Carbon black evaluation IARC (2010):
There is inadequate evidence in humans for the carcinogenicity of carbon black.
There is sufficient evidence in experimental animals for the carcinogenicity of carbon black.
Carbon black is possibly carcinogenic to humans (Group 2B).
Rationale IARC (2010): In making this evaluation the Working Group considered the human and animal evidence as well as the evidence on potential mechanisms through which carbon black may cause cancer in humans (IARC, 2010).
The human epidemiological evidence was inconsistent. Two of the three studies of carbon black production workers observed excess risk for lung cancer and other studies provided mixed evidence for an increased risk for lung and other cancers. The few studies that assessed exposure–response for lung cancer, including the two that observed excess risks compared with the general population, provided weak or inconclusive evidence of a dose–response. Overall, these results led the Working Group to conclude that there was inadequate evidence from epidemiological studies to assess whether carbon black causes cancer in humans (IARC, 2010).
Three studies of female rats that inhaled carbon black and three additional studies of female rats exposed intratracheally found significant increases in the incidence of malignant lung tumours, providing sufficient evidence that carbon black can cause cancer in animals. Solvent extracts of carbon black were used in one study of rats in which skin tumours were observed after dermal application and several studies of mice in which sarcomas were seen following subcutaneous injection, providing sufficient evidence that carbon black extracts can cause cancer in animals (IARC, 2010).

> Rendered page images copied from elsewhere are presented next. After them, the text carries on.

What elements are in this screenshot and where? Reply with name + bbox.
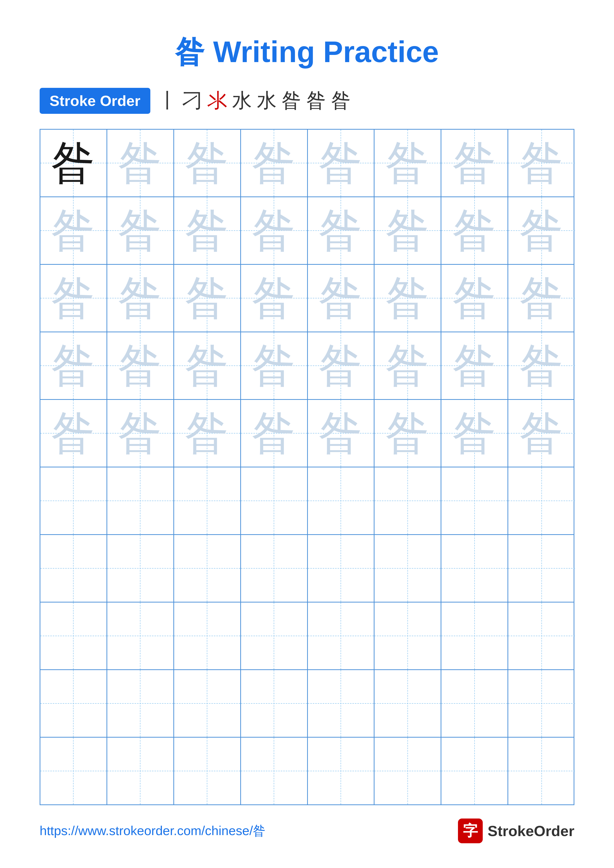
grid-row: 昝 昝 昝 昝 昝 昝 昝 昝 (40, 197, 574, 265)
grid-cell[interactable] (375, 467, 441, 534)
practice-char: 昝 (51, 208, 96, 253)
grid-cell[interactable] (174, 467, 241, 534)
grid-cell[interactable] (308, 467, 375, 534)
stroke-1: 丨 (158, 87, 177, 114)
grid-cell[interactable] (441, 535, 508, 602)
grid-cell[interactable] (174, 738, 241, 804)
grid-cell[interactable]: 昝 (174, 197, 241, 264)
grid-cell[interactable] (308, 603, 375, 669)
grid-cell[interactable]: 昝 (308, 130, 375, 197)
grid-cell[interactable] (508, 535, 575, 602)
grid-cell[interactable]: 昝 (375, 197, 441, 264)
grid-cell[interactable] (107, 535, 174, 602)
grid-cell[interactable] (508, 670, 575, 737)
grid-cell[interactable]: 昝 (375, 400, 441, 467)
grid-row-empty (40, 603, 574, 670)
practice-char: 昝 (51, 411, 96, 456)
grid-cell[interactable]: 昝 (40, 332, 107, 399)
practice-char: 昝 (452, 343, 497, 388)
grid-cell[interactable]: 昝 (441, 332, 508, 399)
footer-url[interactable]: https://www.strokeorder.com/chinese/昝 (40, 822, 266, 840)
grid-cell[interactable]: 昝 (241, 265, 308, 332)
grid-cell[interactable]: 昝 (174, 400, 241, 467)
grid-cell[interactable]: 昝 (241, 400, 308, 467)
practice-char: 昝 (385, 411, 430, 456)
grid-cell[interactable] (441, 603, 508, 669)
grid-cell[interactable]: 昝 (375, 332, 441, 399)
grid-cell[interactable] (241, 738, 308, 804)
grid-cell[interactable] (40, 603, 107, 669)
grid-cell[interactable] (308, 535, 375, 602)
grid-cell[interactable] (40, 535, 107, 602)
grid-cell[interactable] (174, 603, 241, 669)
grid-cell[interactable]: 昝 (107, 130, 174, 197)
grid-cell[interactable]: 昝 (308, 332, 375, 399)
grid-cell[interactable] (107, 738, 174, 804)
grid-cell[interactable] (40, 670, 107, 737)
grid-cell[interactable] (241, 467, 308, 534)
grid-cell[interactable] (375, 535, 441, 602)
grid-cell[interactable] (241, 535, 308, 602)
grid-cell[interactable]: 昝 (40, 130, 107, 197)
grid-cell[interactable]: 昝 (441, 265, 508, 332)
grid-cell[interactable] (441, 467, 508, 534)
footer: https://www.strokeorder.com/chinese/昝 字 … (40, 818, 574, 843)
practice-char: 昝 (519, 208, 564, 253)
grid-cell[interactable]: 昝 (308, 197, 375, 264)
stroke-order-badge: Stroke Order (40, 88, 150, 114)
grid-cell[interactable]: 昝 (508, 400, 575, 467)
grid-cell[interactable] (375, 603, 441, 669)
grid-cell[interactable]: 昝 (241, 197, 308, 264)
grid-cell[interactable]: 昝 (107, 265, 174, 332)
grid-cell[interactable] (308, 738, 375, 804)
grid-cell[interactable] (375, 670, 441, 737)
grid-cell[interactable] (508, 603, 575, 669)
grid-cell[interactable]: 昝 (441, 400, 508, 467)
grid-cell[interactable]: 昝 (508, 332, 575, 399)
grid-cell[interactable] (441, 670, 508, 737)
grid-cell[interactable]: 昝 (375, 265, 441, 332)
grid-cell[interactable]: 昝 (508, 130, 575, 197)
grid-cell[interactable] (375, 738, 441, 804)
grid-cell[interactable]: 昝 (174, 265, 241, 332)
practice-char: 昝 (519, 141, 564, 185)
grid-cell[interactable]: 昝 (441, 130, 508, 197)
grid-cell[interactable] (107, 603, 174, 669)
grid-row-empty (40, 738, 574, 804)
grid-cell[interactable]: 昝 (174, 130, 241, 197)
grid-cell[interactable] (107, 670, 174, 737)
title-writing-practice: Writing Practice (213, 35, 438, 68)
grid-cell[interactable]: 昝 (40, 265, 107, 332)
practice-char: 昝 (185, 208, 229, 253)
grid-cell[interactable]: 昝 (241, 332, 308, 399)
grid-row: 昝 昝 昝 昝 昝 昝 昝 昝 (40, 332, 574, 400)
practice-char: 昝 (452, 141, 497, 185)
grid-cell[interactable]: 昝 (107, 197, 174, 264)
grid-cell[interactable] (107, 467, 174, 534)
grid-cell[interactable]: 昝 (241, 130, 308, 197)
grid-cell[interactable]: 昝 (40, 197, 107, 264)
grid-cell[interactable] (241, 603, 308, 669)
grid-cell[interactable] (308, 670, 375, 737)
grid-cell[interactable] (40, 467, 107, 534)
grid-cell[interactable] (508, 467, 575, 534)
practice-char: 昝 (319, 411, 363, 456)
grid-cell[interactable]: 昝 (375, 130, 441, 197)
grid-cell[interactable] (174, 535, 241, 602)
grid-cell[interactable] (241, 670, 308, 737)
grid-cell[interactable]: 昝 (107, 332, 174, 399)
grid-cell[interactable]: 昝 (308, 265, 375, 332)
grid-cell[interactable] (174, 670, 241, 737)
grid-cell[interactable]: 昝 (308, 400, 375, 467)
grid-cell[interactable]: 昝 (174, 332, 241, 399)
title-char: 昝 (175, 35, 205, 68)
grid-cell[interactable] (441, 738, 508, 804)
grid-cell[interactable]: 昝 (40, 400, 107, 467)
grid-cell[interactable]: 昝 (107, 400, 174, 467)
grid-cell[interactable] (40, 738, 107, 804)
grid-cell[interactable]: 昝 (441, 197, 508, 264)
grid-cell[interactable]: 昝 (508, 265, 575, 332)
grid-cell[interactable] (508, 738, 575, 804)
grid-cell[interactable]: 昝 (508, 197, 575, 264)
practice-char: 昝 (185, 411, 229, 456)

The Working Group considered a large body of mechanistic information. For lung cancer in rats, it was concluded that a sequence of events that starts with impaired clearance and accumulation of particles in the lung, causing inflammation, cell injury and production of reactive oxygen species that eventually lead to mutations, was well supported by experimental evidence, although some data also supported alternative pathways. High retained mass lung burdens and decreased lung clearance have been observed in coal miners, which led the Working Group to conclude that animal cancer data obtained under conditions of impaired lung clearance are relevant to humans. There was a minority opinion in the Working Group that would support the classification of carbon black in Group 2A, and invoked the analogy with quartz particles, which are carcinogenic in the lung of rats and humans. However, based on current evidence, the Working Group considered that the degree to which all elements of the above-mentioned mechanism may operate in humans is not clear and, thus, the mechanistic information did not alter the overall evaluation of Group 2B (IARC, 2010).

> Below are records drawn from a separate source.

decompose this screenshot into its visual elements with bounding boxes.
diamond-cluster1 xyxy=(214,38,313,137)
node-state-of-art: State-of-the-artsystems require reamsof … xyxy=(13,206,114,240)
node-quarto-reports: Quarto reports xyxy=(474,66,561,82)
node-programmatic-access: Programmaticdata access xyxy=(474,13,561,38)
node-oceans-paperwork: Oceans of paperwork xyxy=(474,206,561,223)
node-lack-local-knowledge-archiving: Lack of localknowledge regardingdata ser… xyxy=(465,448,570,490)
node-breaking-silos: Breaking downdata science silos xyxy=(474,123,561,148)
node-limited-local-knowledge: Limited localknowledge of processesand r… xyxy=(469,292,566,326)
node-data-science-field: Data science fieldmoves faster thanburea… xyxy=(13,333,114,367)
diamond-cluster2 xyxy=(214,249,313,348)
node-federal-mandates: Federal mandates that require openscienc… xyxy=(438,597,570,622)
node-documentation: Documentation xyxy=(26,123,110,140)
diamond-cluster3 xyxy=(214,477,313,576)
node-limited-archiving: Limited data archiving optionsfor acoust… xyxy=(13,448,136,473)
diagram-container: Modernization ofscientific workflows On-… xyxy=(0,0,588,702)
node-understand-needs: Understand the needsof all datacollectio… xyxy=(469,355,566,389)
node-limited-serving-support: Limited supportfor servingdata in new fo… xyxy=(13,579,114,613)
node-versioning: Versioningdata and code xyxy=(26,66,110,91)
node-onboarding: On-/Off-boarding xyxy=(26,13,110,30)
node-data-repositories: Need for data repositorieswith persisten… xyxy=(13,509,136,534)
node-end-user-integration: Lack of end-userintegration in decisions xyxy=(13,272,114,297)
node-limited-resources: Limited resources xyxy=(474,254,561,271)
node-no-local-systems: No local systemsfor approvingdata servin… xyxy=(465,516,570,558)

Numerous epidemiology studies have failed to adequately demonstrate an increased risk of lung cancer due to occupational exposure to carbon black. Carbon black is not carcinogenic to mice (oral, skin or inhalation), hamsters (inhalation or intratracheal), guinea pigs (inhalation), rabbits (skin or inhalation), primates (skin or inhalation) or rats (oral). Only studies conducted by inhalation and intratracheal administration in rats have shown significant increases in benign and malignant lung tumours and lesions described as benign cystic keratinising squamous-cell (KSC) tumours. Carbon black -induced lung tumour formation, including KSC lesions, occurs only in rats. An expert panel reviewing KSC lesions (induced in rats by TiO2 or p-aramid) concluded that KSC lesions are not seen in humans. Lung tumours in humans are primarily located in the bronchial airways, whereas in the rat they occur in the parenchyma and are alveolar in origin. This species-specific response (tumour formation and KSC lesions) by the rat to carbon black, not seen in any other laboratory species and which has not been reported in humans, strongly suggests that the results of the rat inhalation bioassay should not be considered directly relevant when assessing human risk. Therefore, carbon black should not be classified as carcinogenic to humans based on the rodent bioassay data (Rausch et al, 2004).